A habitação não é excepção e os dois fazem até um "diagnóstico comum" sobre a crise: "A pressão de luxo sobre o mercado imobiliário". Só que a bloquista considera que a grande solução é proibir a venda de casa a não residentes "nos centros das cidades em zonas pressionadas". E Tavares defende que a "abordagem proibicionista não é a melhor", lembrando que coloca um "problema de direito europeu". Ao invés, o Livre propõe uma sobretaxa do IMT sobre os prédios de luxo que reverta para um fundo emergência para a habitação direccionado à classe baixa e aos jovens.

Mortágua, que foi quem levantou o tema, desconstruiu a medida em quatro argumentos: O "multimilionário do Dubai paga com felicidade uma sobretaxa do IMT"; este imposto tem o "efeito perverso" de ser um "incentivo" às "casas mais caras" porque vai para os municípios com habitações com custos mais elevados; "a receita" de IMT "já é gigantesca para a natureza do imposto"; e esse dinheiro é necessário para cobrir os limites às rendas.

RBI ou mudar apoios sociais

Já a ideia de que para garantir o crescimento económico do país é preciso erradicar a pobreza, nomeadamente, através do aumento dos salários, foi ponto assente. Mas Mortágua trouxe para cima da mesa outra matéria divergente: o rendimento básico incondicional (RBI).

Embora o Livre proponha que se comece por criar um projecto-piloto com vista à implementação faseada do RBI, segundo as contas da economista, se esta prestação fosse implementada de forma universal por um valor de 200 euros teria um custo de 28 mil milhões. Seria um valor superior às contribuições da Segurança Social que criaria um "conflito" entre "o custo" e o "ganho", acusou Mortágua, defendendo, antes, uma "reformulação dos apoios sociais".

Já Rui Tavares alegou que "o conhecimento em si é um valor", defendendo que se teste o RBI em duas comunidades diferentes, uma interior e outra metropolitana. E lembrou outro ponto de diferença entre os partidos: a semana de quatro dias de trabalho, que o BE quer legislar e que o Livre quer testar, alargando o projecto-piloto actual.

A posição dos cabeças de lista por Lisboa sobre a União Europeia (UE) também prometia criar cisões. Mas a expectativa saiu furada. Questionada sobre a despesa da NATO, a coordenadora do BE garantiu que o partido mantém a sua "posição histórica" que é defender a Constituição, cujo artigo 7.º preconiza a "dissolução dos blocos político-militares".

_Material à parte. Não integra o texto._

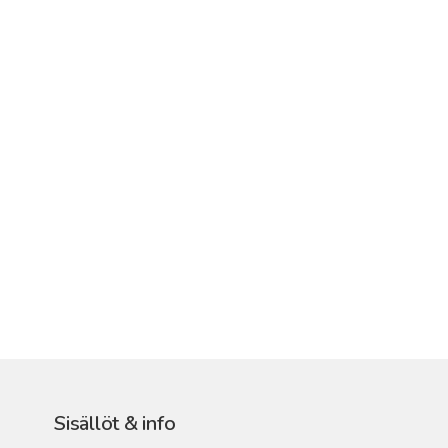
Sisällöt & info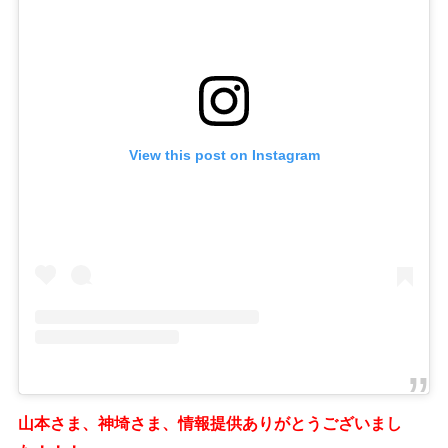
View this post on Instagram
山本さま、神埼さま、情報提供ありがとうございまし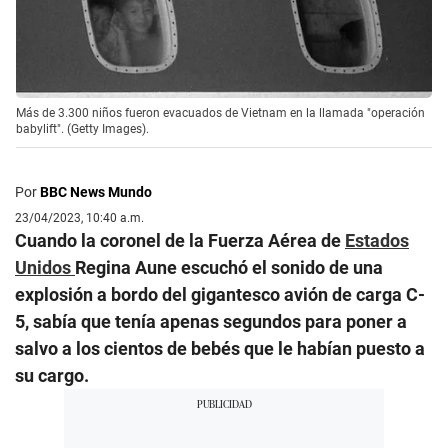
Más de 3.300 niños fueron evacuados de Vietnam en la llamada "operación
babylift". (Getty Images).
Por
BBC News Mundo
23/04/2023, 10:40 a.m.
Cuando la coronel de la Fuerza Aérea de
Estados
Unidos
Regina Aune escuchó el sonido de una
explosión a bordo del gigantesco avión de carga C-
5, sabía que tenía apenas segundos para poner a
salvo a los cientos de bebés que le habían puesto a
su cargo.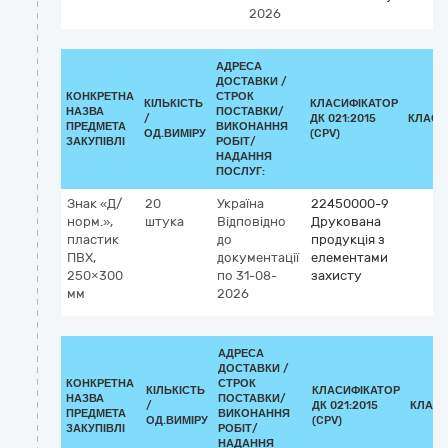
2026
АДРЕСА
ДОСТАВКИ /
КОНКРЕТНА
СТРОК
КІЛЬКІСТЬ
КЛАСИФІКАТОР
НАЗВА
ПОСТАВКИ/
/
ДК 021:2015
КЛАСИ
ПРЕДМЕТА
ВИКОНАННЯ
ОД.ВИМІРУ
(CPV)
ЗАКУПІВЛІ
РОБІТ/
НАДАННЯ
ПОСЛУГ:
Знак «Д/
20
Україна
22450000-9
норм.»,
штука
Відповідно
Друкована
пластик
до
продукція з
ПВХ,
документації
елементами
250×300
по 31-08-
захисту
мм
2026
АДРЕСА
ДОСТАВКИ /
КОНКРЕТНА
СТРОК
КІЛЬКІСТЬ
КЛАСИФІКАТОР
НАЗВА
ПОСТАВКИ/
/
ДК 021:2015
КЛАСИ
ПРЕДМЕТА
ВИКОНАННЯ
ОД.ВИМІРУ
(CPV)
ЗАКУПІВЛІ
РОБІТ/
НАДАННЯ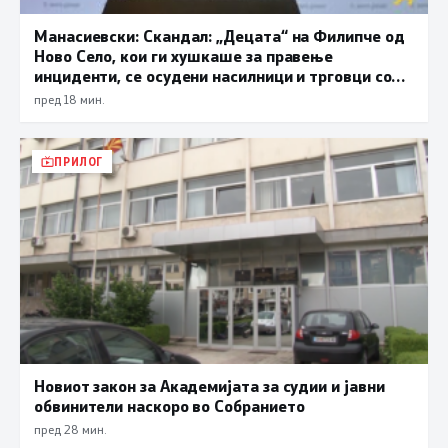
Манасиевски: Скандал: „Децата“ на Филипче од
Ново Село, кои ги хушкаше за правење
инциденти, се осудени насилници и трговци со
дрога
пред 18 мин.
ПРИЛОГ
Новиот закон за Академијата за судии и јавни
обвинители наскоро во Собранието
пред 28 мин.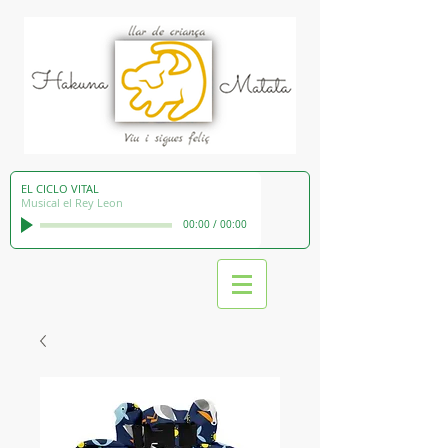
EL CICLO VITAL
Musical el Rey Leon
00:00
/
00:00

O deputado único do Livre avisou que se a esquerda deixar o debate sobre a Europa "para os partidos do centrão", os "'Macrons' vão dominar". Mas, mais do que a NATO, defendeu que é preciso utilizar os tratados da UE que já lhe permitem ter "políticas de cooperação em matéria de defesa". "Acabamos em acordo", resumiu Mariana Mortágua. Foram 30 minutos de sintonia pontuada por algumas diferenças.